■ YOUR TASK:
Each line from the beginning of the data below through the line containing "The width and" should be repeated exactly, please.

(Stored data)
========================

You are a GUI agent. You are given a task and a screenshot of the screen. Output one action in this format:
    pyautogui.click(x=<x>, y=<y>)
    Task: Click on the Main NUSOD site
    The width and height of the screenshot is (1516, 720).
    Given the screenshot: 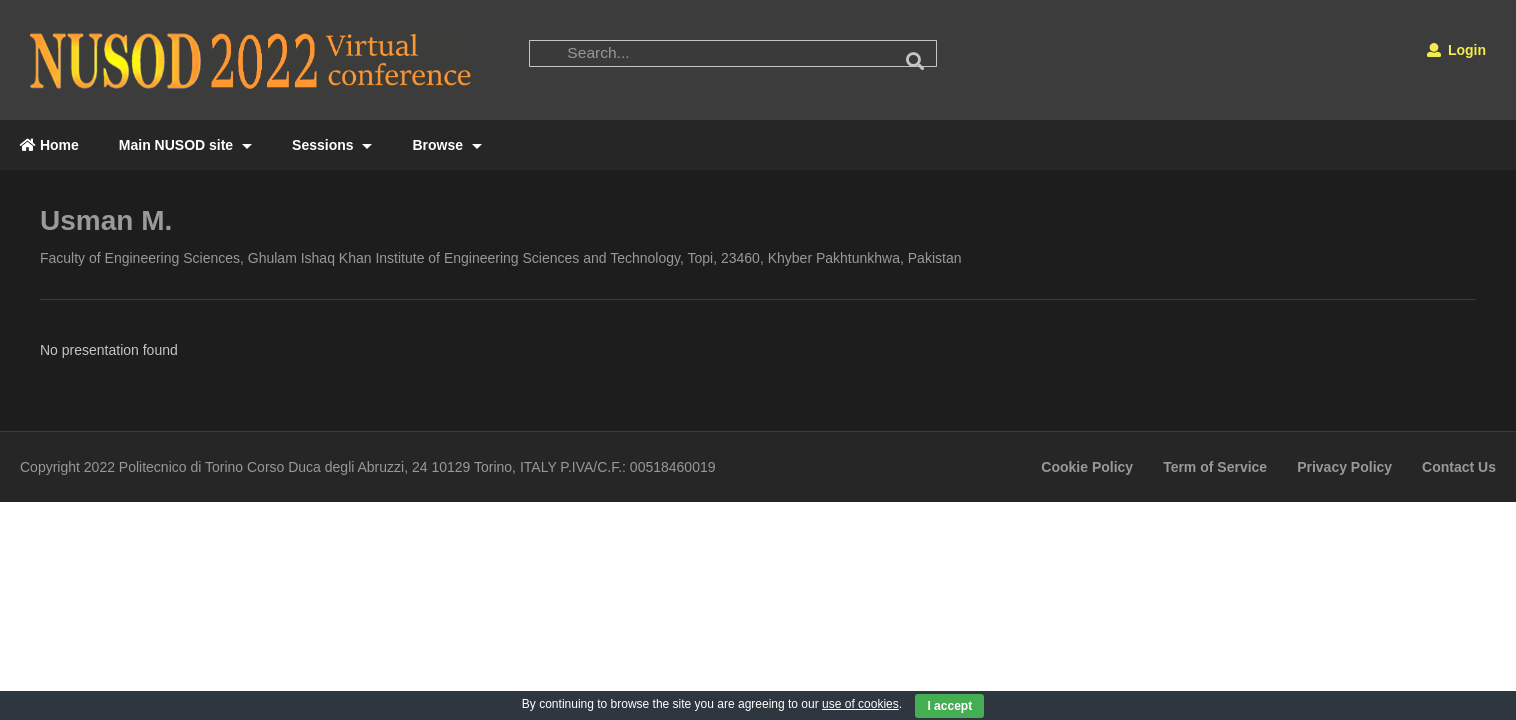 What is the action you would take?
    pyautogui.click(x=185, y=145)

========================

■ COMPLETED TASK:
You are a GUI agent. You are given a task and a screenshot of the screen. Output one action in this format:
    pyautogui.click(x=<x>, y=<y>)
    Task: Click on the Main NUSOD site
    The width and height of the screenshot is (1516, 720).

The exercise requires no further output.